__TASK INSTRUCTIONS__
Filter the entries below, keeping only lines with "Seas".

Start of EXERCISE INPUT

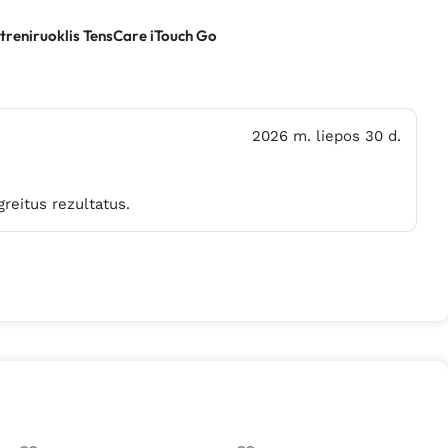
reniruoklis TensCare iTouch Go
2026 m. liepos 30 d.
 greitus rezultatus.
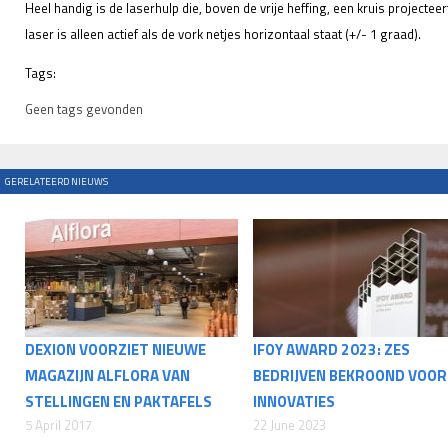
Heel handig is de laserhulp die, boven de vrije heffing, een kruis projecteer
laser is alleen actief als de vork netjes horizontaal staat (+/- 1 graad).
Tags:
Geen tags gevonden
GERELATEERD NIEUWS
DEXION VOORZIET NIEUWE
IFOY AWARD 2023: ZES
MAGAZIJN ALFLORA VAN
BEDRIJVEN BEKROOND VOOR
STELLINGEN EN PAKTAFELS
INNOVATIES
5 April 2017
22 June 2023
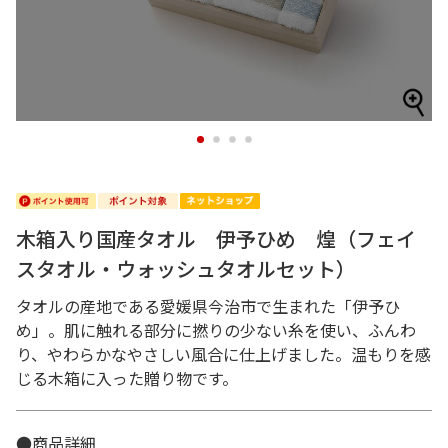
1
2
3
4
木箱入り国産タオル 伊予ひめ 煌（フェイ
スタオル・ウォッシュタオルセット）
タオルの産地である愛媛県今治市で生まれた「伊予ひ
め」。肌に触れる部分に撚りの少ない糸を使い、ふんわ
り、やわらかなやさしい風合に仕上げました。温もりを感
じる木箱に入った贈り物です。
●商品詳細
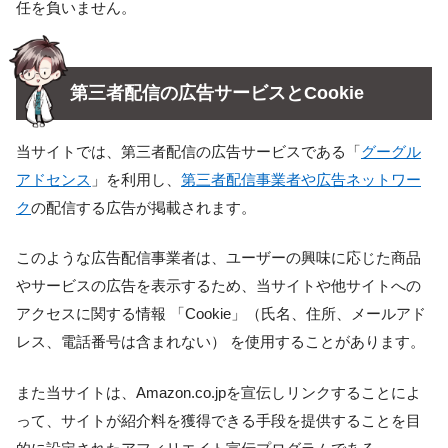
任を負いません。
第三者配信の広告サービスとCookie
当サイトでは、第三者配信の広告サービスである「
グーグル
アドセンス
」を利用し、
第三者配信事業者や広告ネットワー
ク
の配信する広告が掲載されます。
このような広告配信事業者は、ユーザーの興味に応じた商品
やサービスの広告を表示するため、当サイトや他サイトへの
アクセスに関する情報 「Cookie」（氏名、住所、メールアド
レス、電話番号は含まれない） を使用することがあります。
また当サイトは、Amazon.co.jpを宣伝しリンクすることによ
って、サイトが紹介料を獲得できる手段を提供することを目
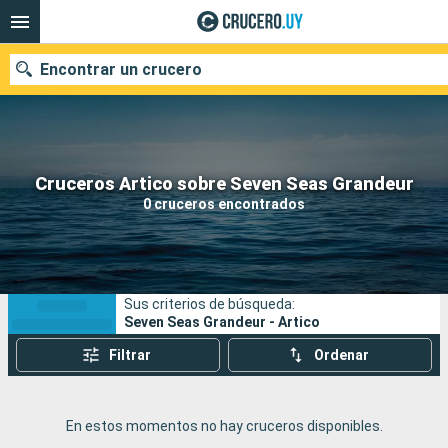
Encontrar un crucero
Nuestros destinos
Cruceros Artico sobre Seven Seas Grandeur
0 cruceros encontrados
Fecha de salida
Puertos
Compañías
Sus criterios de búsqueda:
Buscar
Seven Seas Grandeur - Artico
Filtrar
Ordenar
En estos momentos no hay cruceros disponibles.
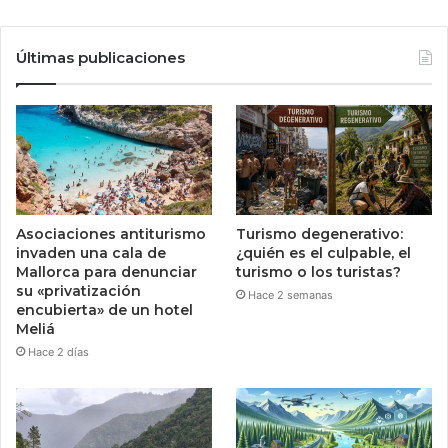
Últimas publicaciones
Asociaciones antiturismo
Turismo degenerativo:
invaden una cala de
¿quién es el culpable, el
Mallorca para denunciar
turismo o los turistas?
su «privatización
Hace 2 semanas
encubierta» de un hotel
Meliá
Hace 2 días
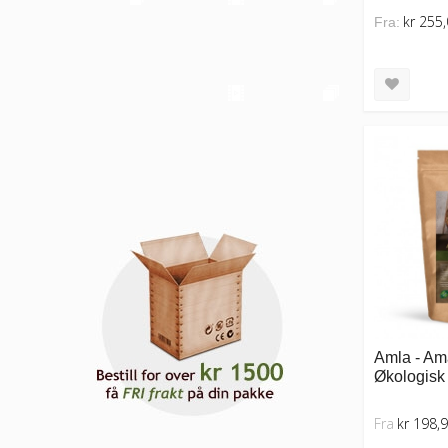
kr 255
Fra:
Amla - Ama
Økologisk 
Fra
kr 198,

End of EXERCISE INPUT

__EXPECTED ANSWER__
Cruceros Artico sobre Seven Seas Grandeur
Seven Seas Grandeur - Artico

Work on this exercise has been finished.